#### EXERCISE INPUT ####

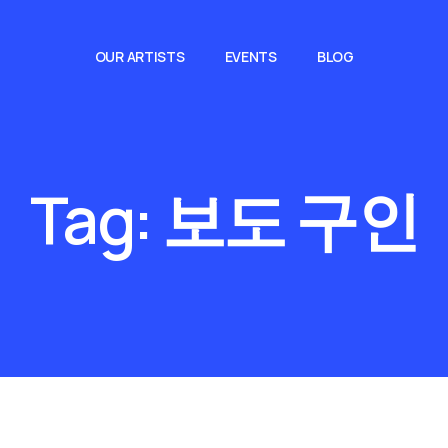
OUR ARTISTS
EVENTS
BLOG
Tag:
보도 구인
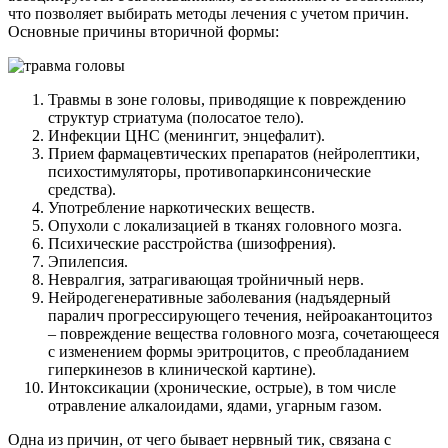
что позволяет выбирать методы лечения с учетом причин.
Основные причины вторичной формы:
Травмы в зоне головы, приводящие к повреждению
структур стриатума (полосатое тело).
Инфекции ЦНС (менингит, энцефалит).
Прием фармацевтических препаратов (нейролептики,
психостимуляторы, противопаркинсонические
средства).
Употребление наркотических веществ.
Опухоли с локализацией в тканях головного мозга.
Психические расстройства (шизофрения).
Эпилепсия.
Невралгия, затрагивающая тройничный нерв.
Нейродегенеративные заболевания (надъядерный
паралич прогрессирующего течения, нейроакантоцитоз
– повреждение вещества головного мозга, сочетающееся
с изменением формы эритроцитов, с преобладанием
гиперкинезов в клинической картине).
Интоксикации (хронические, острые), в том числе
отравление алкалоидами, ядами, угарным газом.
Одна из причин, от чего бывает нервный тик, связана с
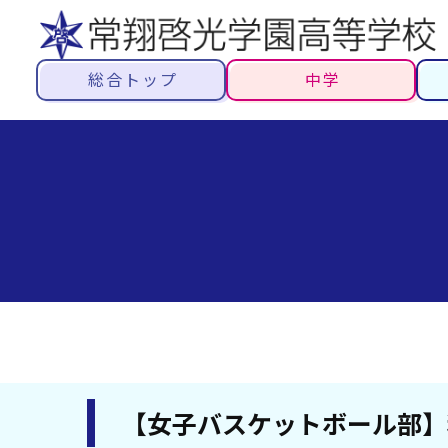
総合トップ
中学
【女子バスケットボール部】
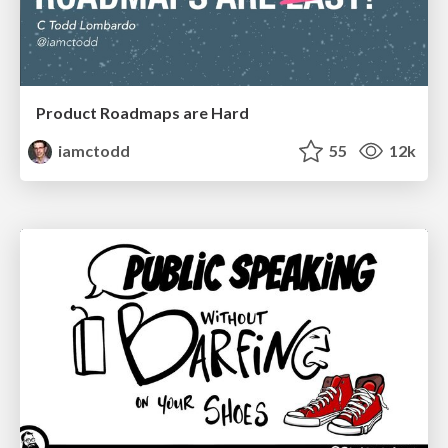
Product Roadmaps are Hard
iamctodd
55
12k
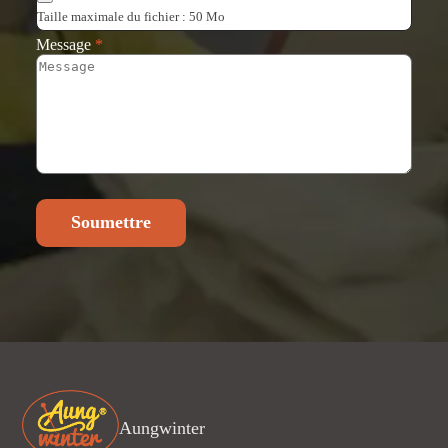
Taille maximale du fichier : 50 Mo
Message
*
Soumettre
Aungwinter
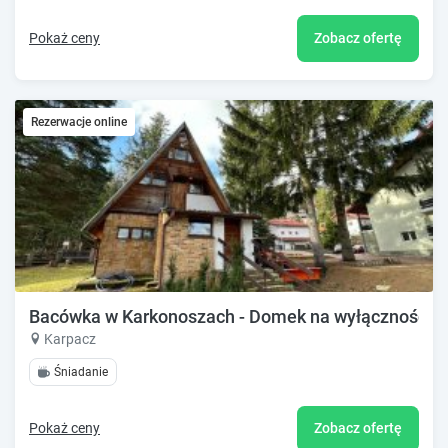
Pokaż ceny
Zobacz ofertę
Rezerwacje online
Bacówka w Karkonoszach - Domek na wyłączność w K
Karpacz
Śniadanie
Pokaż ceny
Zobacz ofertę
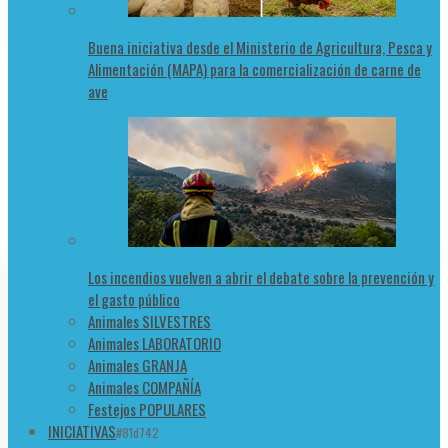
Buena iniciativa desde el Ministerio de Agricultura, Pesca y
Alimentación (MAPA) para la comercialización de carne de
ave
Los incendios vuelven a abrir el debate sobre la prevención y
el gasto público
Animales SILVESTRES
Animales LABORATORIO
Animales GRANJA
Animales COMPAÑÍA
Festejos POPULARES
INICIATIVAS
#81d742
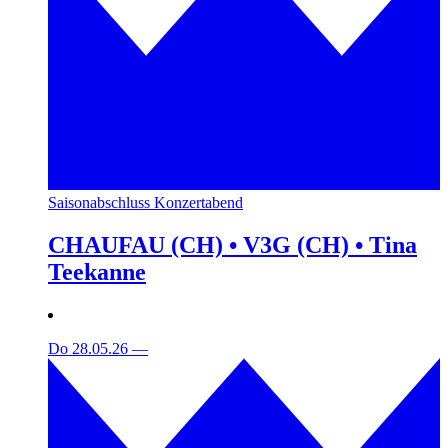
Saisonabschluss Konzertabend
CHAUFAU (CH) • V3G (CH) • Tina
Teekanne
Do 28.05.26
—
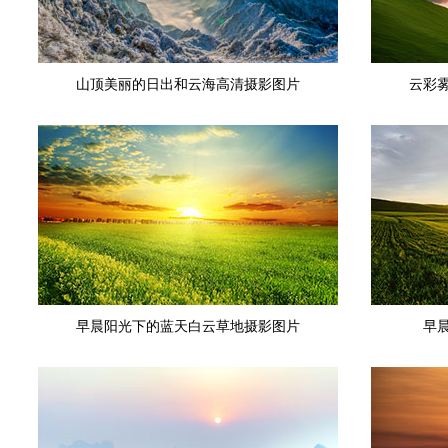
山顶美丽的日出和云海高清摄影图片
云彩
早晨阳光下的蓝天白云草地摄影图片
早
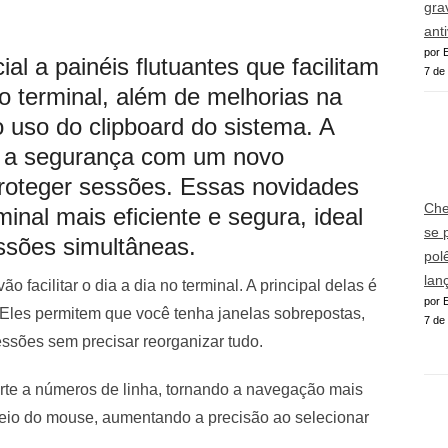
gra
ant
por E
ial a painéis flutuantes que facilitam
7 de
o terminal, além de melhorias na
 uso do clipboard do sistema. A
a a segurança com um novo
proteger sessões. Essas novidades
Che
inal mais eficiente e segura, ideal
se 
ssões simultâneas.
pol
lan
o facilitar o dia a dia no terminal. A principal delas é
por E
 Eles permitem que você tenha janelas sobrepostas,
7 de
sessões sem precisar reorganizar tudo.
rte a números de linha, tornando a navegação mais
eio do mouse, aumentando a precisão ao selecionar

####

■ ACTIVITY: What is the exact wording of the lines from the one bearing "山顶美丽的日出和云海高清摄影图片" through the final line of the records above? Write it out without the pictures.

■ REPLY:
山顶美丽的日出和云海高清摄影图片
云彩
早晨阳光下的蓝天白云草地摄影图片
早
gra
ant
por E
ial a painéis flutuantes que facilitam
7 de
o terminal, além de melhorias na
 uso do clipboard do sistema. A
a a segurança com um novo
proteger sessões. Essas novidades
Che
inal mais eficiente e segura, ideal
se 
ssões simultâneas.
pol
lan
o facilitar o dia a dia no terminal. A principal delas é
por E
 Eles permitem que você tenha janelas sobrepostas,
7 de
sessões sem precisar reorganizar tudo.
rte a números de linha, tornando a navegação mais
eio do mouse, aumentando a precisão ao selecionar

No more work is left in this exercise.